Bringing Manufacturing Home
The rising costs of transportation, reinforcement of import duties, and softening of labor arbitrage with emerging markets has seen resurgence in new manufacturing operations being opened closer to consumers.
For the established manufacturing nations like Germany, Canada and the United States this has meant both organic growth of their manufacturing base as well as an increase in “foreign” manufacturing operations within their borders.
Competition now for operations locations is weighted in favor of those who automate and manage their operations most effectively. This is truer now than in the past based on what we have seen with automotive manufacturing in the United States over the last 24 months.
Additionally some states in the northeast US are seeing themselves as supply chain states. My home state – New Jersey, was once a stronghold for pharmaceutical, telecommunications and automotive manufacturing, but the manufacturing base has moved to chemical and raw input materials to be included in finished product assembly lines elsewhere with more manageable labor costs and centrally located distribution centers.
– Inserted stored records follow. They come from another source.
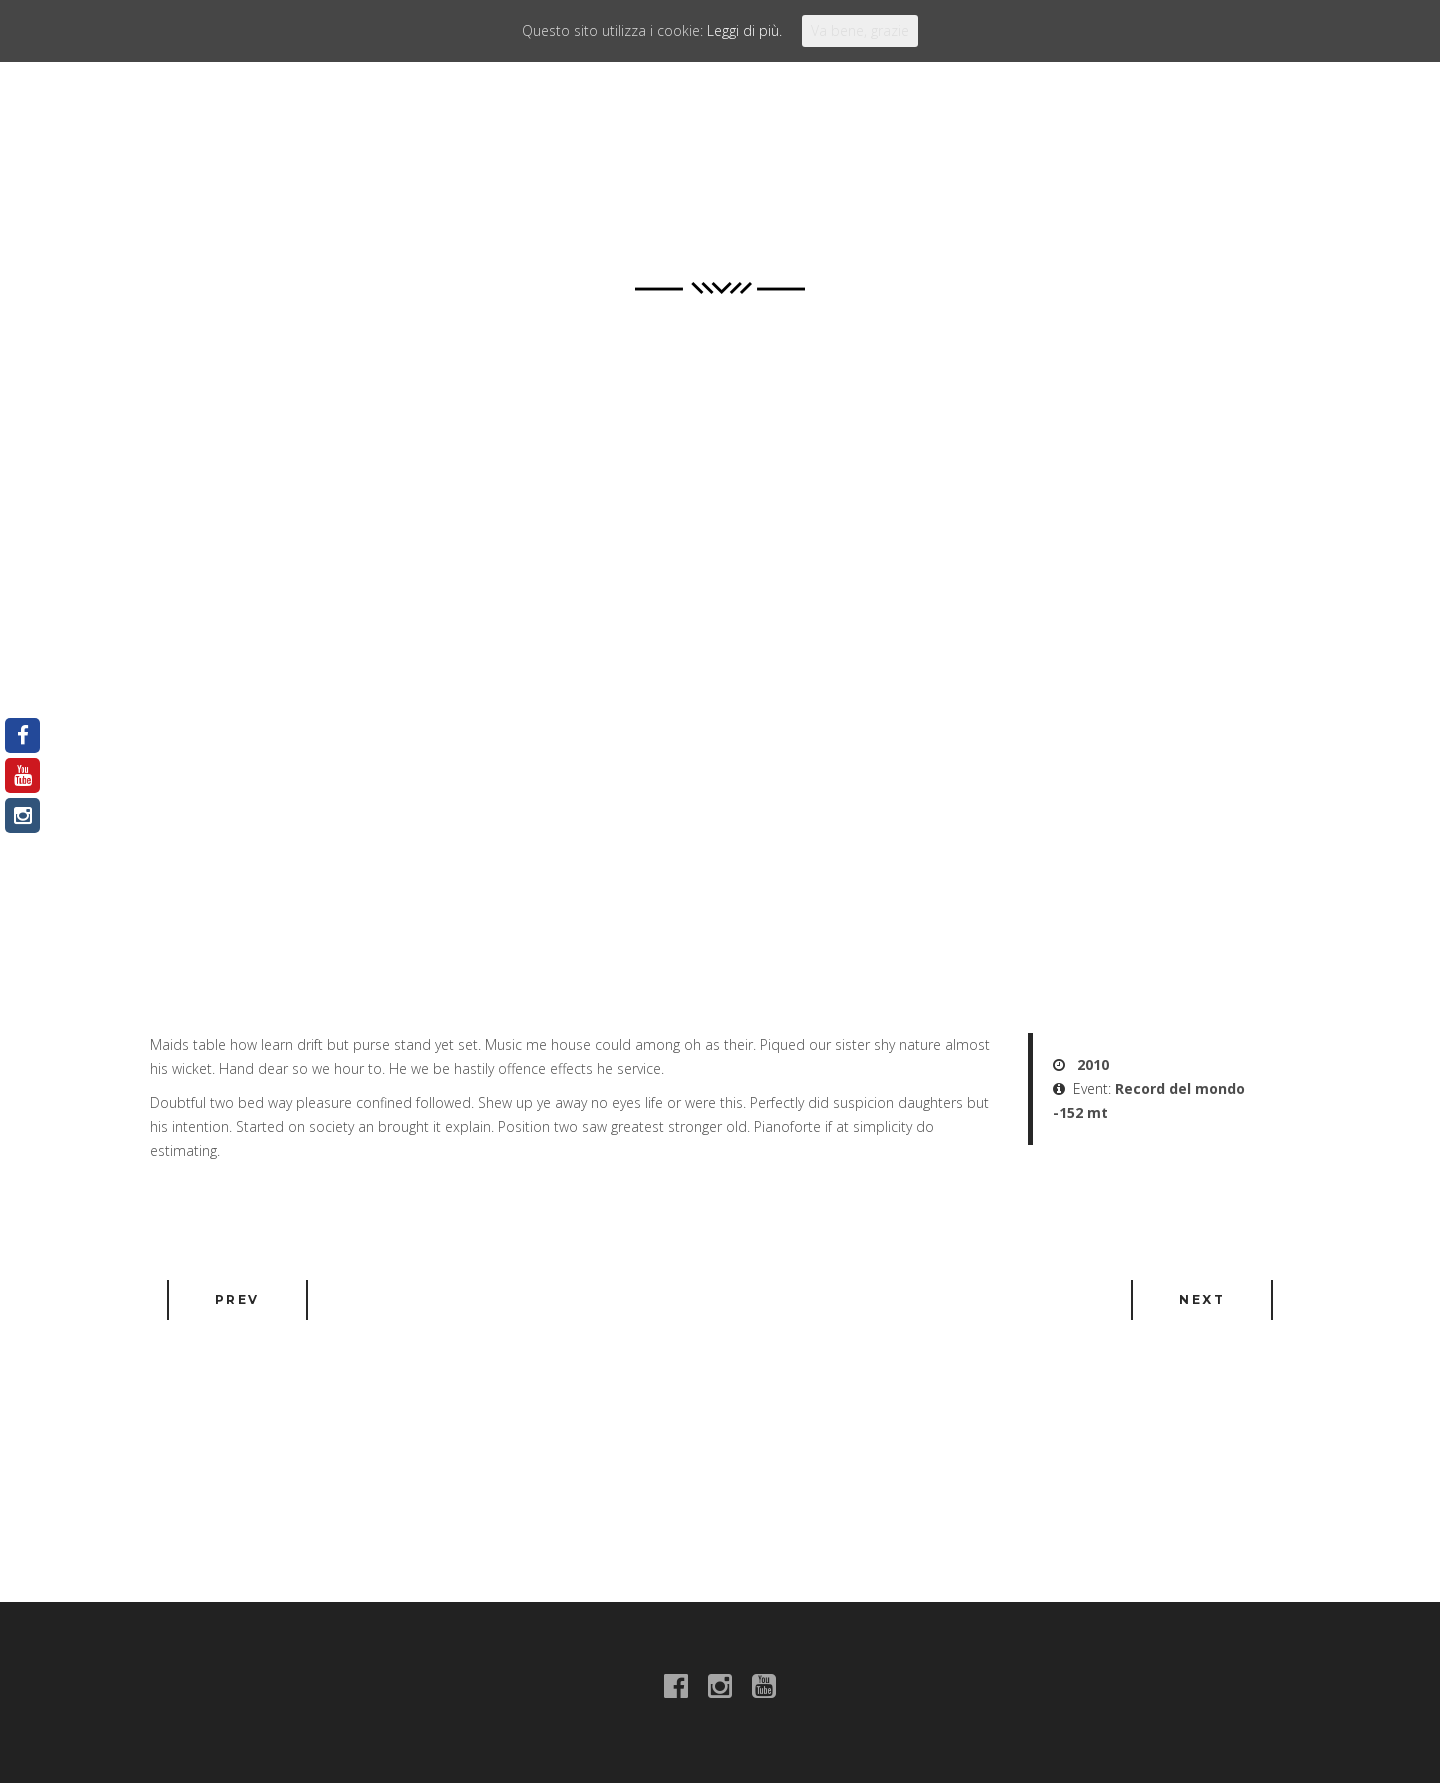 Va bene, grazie (860, 30)
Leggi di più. (744, 30)
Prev (237, 1299)
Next (1202, 1299)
As an odd balance, New Jersey is also expanding its distribution capacities for consumer goods due to its central location for not just the New York, and Philadelphia Metro areas, but north to Boston and South to Baltimore.
What I find most interesting locally while talking with customers globally is that this trend of diversification of physical centers combined with the centralization of asset management control systems, supply chain visibility and procurement control requires a holistic view of material, item and product data in order to maintain efficiency and maximize operating profit.